Since May 2018, the General Data Protection Regulation has shaped the way companies and organizations handle the personal data of EU citizens. However, adapting to the new rules has been a challenge for some.
Caroline Louveaux, the Chief Privacy Officer of MasterCard, understands the work involved in complying with the regulations.
“For many companies, it has been actually a massive amount of work to find out what data they had and where they were located," Louveaux said. "MasterCard had already done that exercise of data mapping before. When you know what data you have, you find out what is up to date, what data is relevant. This enables to better comply with the law, but it also creates massive business opportunities”.
The new regulation brought tougher controls from data protection authorities.
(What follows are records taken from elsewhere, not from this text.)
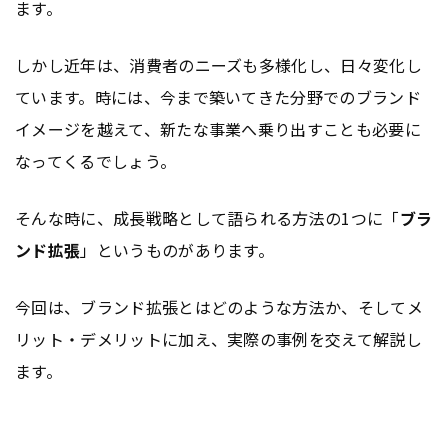
ます。
しかし近年は、消費者のニーズも多様化し、日々変化し
ています。時には、今まで築いてきた分野でのブランド
イメージを越えて、新たな事業へ乗り出すことも必要に
なってくるでしょう。
そんな時に、成長戦略として語られる方法の1つに「
ブラ
ンド拡張
」というものがあります。
今回は、ブランド拡張とはどのような方法か、そしてメ
リット・デメリットに加え、実際の事例を交えて解説し
ます。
The number of notifications of breaches increased, but only resulted in fines for a few companies.
Sometimes GDPR enforcement in cross-border cases is lengthy because of the fragmented application of the rules among different member states. EU Commissioner Vera Jourova is urging governments to do more to fill this gap.
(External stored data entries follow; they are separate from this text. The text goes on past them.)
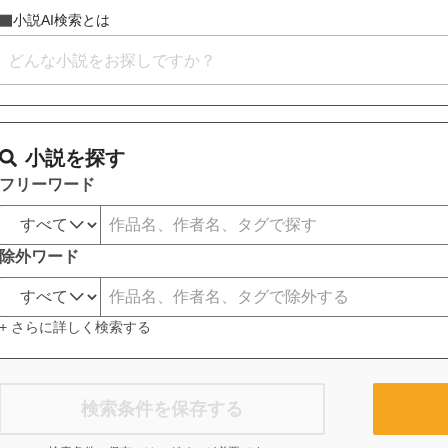
小説AI検索とは
小説を探す
フリーワード
除外ワード
+ さらに詳しく検索する
検索条件を保存する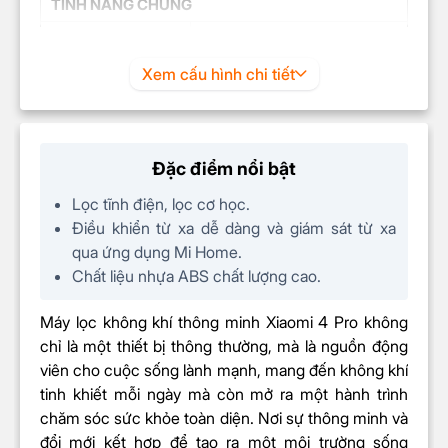
TÍNH NĂNG CHUNG
Độ ồn
≤65dB（A)
Diện tích lọc hiệu
Xem cấu hình chi tiết
35-60㎡
quả
CADR
500 m³/giờ
Hiệu quả lọc sạch
Đặc điểm nổi bật
Cao
hạt bụi
Lọc tĩnh điện, lọc cơ học.
FCADR
150m³/h
Điều khiển từ xa dễ dàng và giám sát từ xa
qua ứng dụng Mi Home.
Bộ lọc hiệu suất cao
Chất liệu nhựa ABS chất lượng cao.
Màng lọc HEPA
Bộ lọc bụi cho máy
Màng lọc than hoạt tính
Máy lọc không khí thông minh Xiaomi 4 Pro không
Màng lọc thô
chỉ là một thiết bị thông thường, mà là nguồn động
Điều khiển từ xa ứng dụng
Bảng điều khiển
viên cho cuộc sống lành mạnh, mang đến không khí
Mi home
tinh khiết mỗi ngày mà còn mở ra một hành trình
Cảm biến laser
có độ chính
chăm sóc sức khỏe toàn diện. Nơi sự thông minh và
Cảm biến
xác cao
đổi mới kết hợp để tạo ra một môi trường sống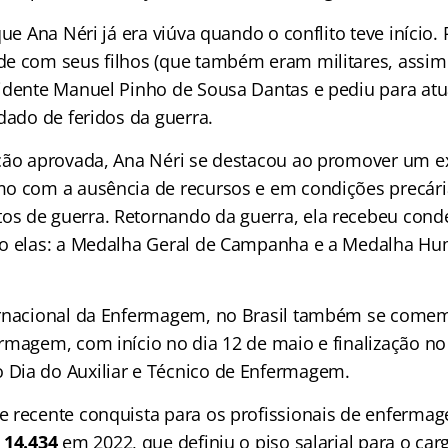
que Ana Néri já era viúva quando o conflito teve início
e com seus filhos (que também eram militares, assim 
idente Manuel Pinho de Sousa Dantas e pediu para at
dado de feridos da guerra.
ção aprovada, Ana Néri se destacou ao promover um e
o com a ausência de recursos e em condições precári
s de guerra. Retornando da guerra, ela recebeu cond
o elas: a Medalha Geral de Campanha e a Medalha Hu
ernacional da Enfermagem, no Brasil também se come
rmagem, com início no dia 12 de maio e finalização no
Dia do Auxiliar e Técnico de Enfermagem.
 recente conquista para os profissionais de enfermage
 14.434
em 2022, que definiu o piso salarial para o ca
“Just imagine some big companies like Facebook, they will do the same harm to people in different member states and suddenly the people in a different member state will see different reactions," Jourova said. "I don’t think it is fair and the GDPR should bring more fairness to Europe".
Telemarketing calls, unrequested promotional emails and surveillance by CCTV cameras are the main reason for complaints. Individuals are more aware of their rights, but some are still confused.
The European Commission has launched an awareness-raising campaign to encourage citizens to have a better understanding on how their data is controlled.